Listen
Privacy principles to improve public confidence
31/08/2009
Public sector organisations should avoid creating large centralised databases of personal information and keep clear audit trails of how identity data is used, under new proposals published today.
The Scottish Government is consulting on Identity Management and Privacy Principles that aim to raise confidence in the management of personal data. Draft principles include:
- Proving identity or entitlement: people should only be asked for identity when necessary and they should be asked for as little information as possible
- Governance and accountability: private and voluntary sectors which deliver public services should be contractually bound to adhere to the principles
- Risk management: Privacy Impact Assessments should be carried out to ensure new initiatives identify and address privacy issues
- Data and data sharing: Organisations should avoid creating large centralised databases of personal information and store personal and transactional data separately
- Education and engagement: Public bodies must explain why information is needed and where and why it is shared
Finance Secretary John Swinney said:
"Public services which store and manage people's identity information must respect the privacy of individuals. Recent incidents where data has not been treated with due care are regrettable and avoidable.
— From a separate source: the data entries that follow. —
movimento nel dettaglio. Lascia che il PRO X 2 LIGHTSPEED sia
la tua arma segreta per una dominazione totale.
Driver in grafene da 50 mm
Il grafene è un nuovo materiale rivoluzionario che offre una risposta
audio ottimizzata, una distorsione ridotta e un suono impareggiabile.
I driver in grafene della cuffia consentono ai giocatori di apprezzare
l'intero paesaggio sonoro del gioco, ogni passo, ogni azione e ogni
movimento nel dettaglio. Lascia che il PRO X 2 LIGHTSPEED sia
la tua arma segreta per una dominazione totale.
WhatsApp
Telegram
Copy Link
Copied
I want the public to feel confident that data is secure and their privacy is safeguarded.
"These guiding principles are aimed at everyone who is responsible for complying with requirements to protect personal information. The principles are important and relevant to a wide range of public sector staff, both those who deal directly with the public and also staff involved in designing and operating systems.
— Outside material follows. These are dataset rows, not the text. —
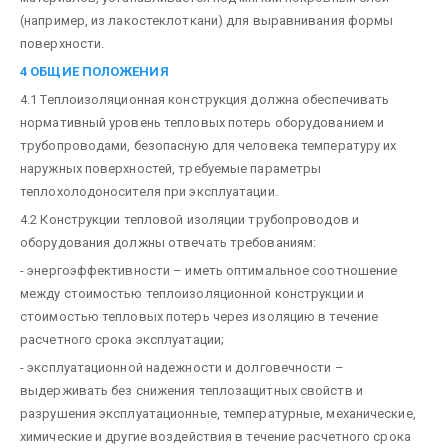
(например, из лакостеклоткани) для выравнивания формы
поверхности.
4 ОБЩИЕ ПОЛОЖЕНИЯ
4.1 Теплоизоляционная конструкция должна обеспечивать
нормативный уровень тепловых потерь оборудованием и
трубопроводами, безопасную для человека температуру их
наружных поверхностей, требуемые параметры
теплохолодоносителя при эксплуатации.
4.2 Конструкции тепловой изоляции трубопроводов и
оборудования должны отвечать требованиям:
- энергоэффективности – иметь оптимальное соотношение
между стоимостью теплоизоляционной конструкции и
стоимостью тепловых потерь через изоляцию в течение
расчетного срока эксплуатации;
- эксплуатационной надежности и долговечности –
выдерживать без снижения теплозащитных свойств и
разрушения эксплуатационные, температурные, механические,
химические и другие воздействия в течение расчетного срока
"This is about embedding principles and instilling further confidence in public services. I want a range of staff across the Scottish public sector and beyond to engage with us and help refine these draft principles to ensure Scottish public services are effective and secure."
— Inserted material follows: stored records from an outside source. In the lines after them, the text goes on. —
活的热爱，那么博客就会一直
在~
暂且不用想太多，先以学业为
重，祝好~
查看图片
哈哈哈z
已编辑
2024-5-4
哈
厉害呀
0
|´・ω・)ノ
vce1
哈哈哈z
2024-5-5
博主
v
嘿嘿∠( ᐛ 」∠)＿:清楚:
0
Ken Macdonald, Assistant Information Commissioner for Scotland, said:
"The Information Commissioner's Office (ICO) welcomes this initiative of the Scottish Government. At the ICO we urge all public bodies to ensure that data protection is treated as an important part of corporate governance. Safeguarding personal information must be embedded in organisational culture and no public body should be taking risks with Scottish individuals' personal details."
The consultation closes on November 23, 2009.
In September 2008 the Scottish Government announced a short life expert group to develop draft principles on identity management and privacy for public service organisations. The expert group met between October 2008 and March 2009. Its members were:
Jerry Fishenden, Lead Technology Advisor, Microsoft UK Gus Hosein, Privacy International Rosemary Jay, Partner at Pinsent Masons LLP Alan Kirkwood, Chair of SocITM Scotland Ken Macdonald, Assistant Information Commissioner for Scotland, Information Commissioner's Office Duncan Macniven, Registrar General for Scotland.
Charles Raab, Professor Emeritus and Honorary Fellow, University of Edinburgh
The work to develop the Principles has been commended by counterparts in Europe such as Irish Data Protection Commissioner Billy Hawkes and the Dutch Commissioner Jacob Kohnstamm.